Last summer, the Conservatives cancelled two programs, PromArt and Trade Routes, which contributed about $12 million per year to help Canadian performers reach international audiences.
At the time, a senior government official said the programs were being axed because some grant recipients included "a general radical," "a left-wing and anti-globalization think-tank," and a rock band that uses an expletive as part of its name.
On Monday, though, representatives of mainstream arts organizations argued at the House of Commons Standing Committee on Canadian Heritage in favour of restoring the programs on economic and cultural grounds.
"The impact of these cuts means cancelled tours, stalled contract negotiations, lost work weeks for artists, and the ultimate disappearance of Canadian art from the world stage," said Shannon Litzenberger, executive director of the Canadian Dance Assembly, representing about 500 professional dance troupes.
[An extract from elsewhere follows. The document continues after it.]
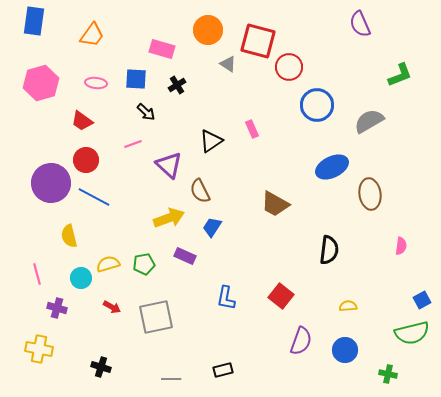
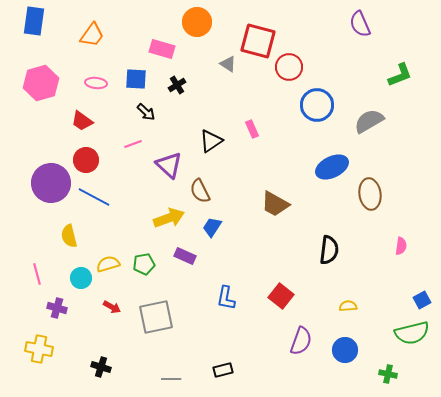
orange circle at (208, 30): moved 11 px left, 8 px up
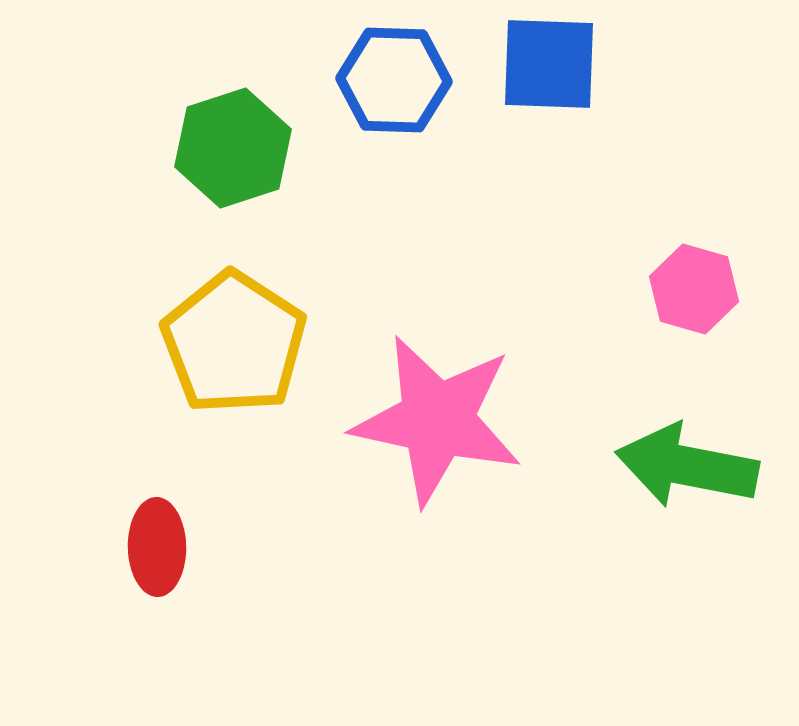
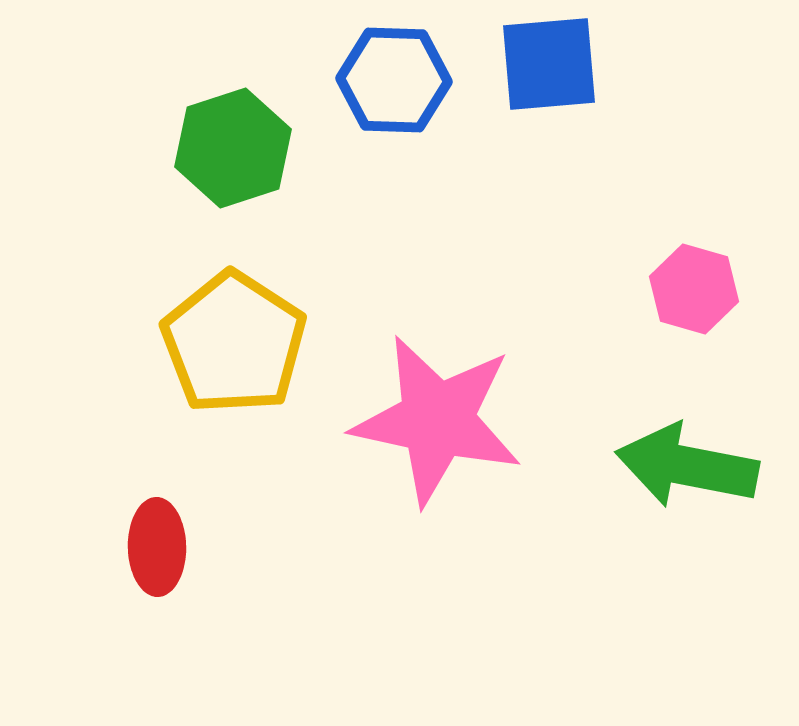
blue square: rotated 7 degrees counterclockwise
While the Conservatives did end those two programs, overall spending on arts and culture programs has increased compared to that of the previous Liberal government. Several Conservative MPs at the committee seemed frustrated that the artists complaining about the cuts to the export support programs did not acknowledge the government's overall support for the arts.
"I support (artists)," Manitoba MP Shelly Glover said after the meeting. "Our government supports them. The prime minister supports them. Regardless of what you think, our government has shown more commitment to the arts than any government before, and we are going to continue to do that."
However, the artists said federal spending largely supported domestic production and distribution of Canadian cultural products and no longer supported exports of Canadian work.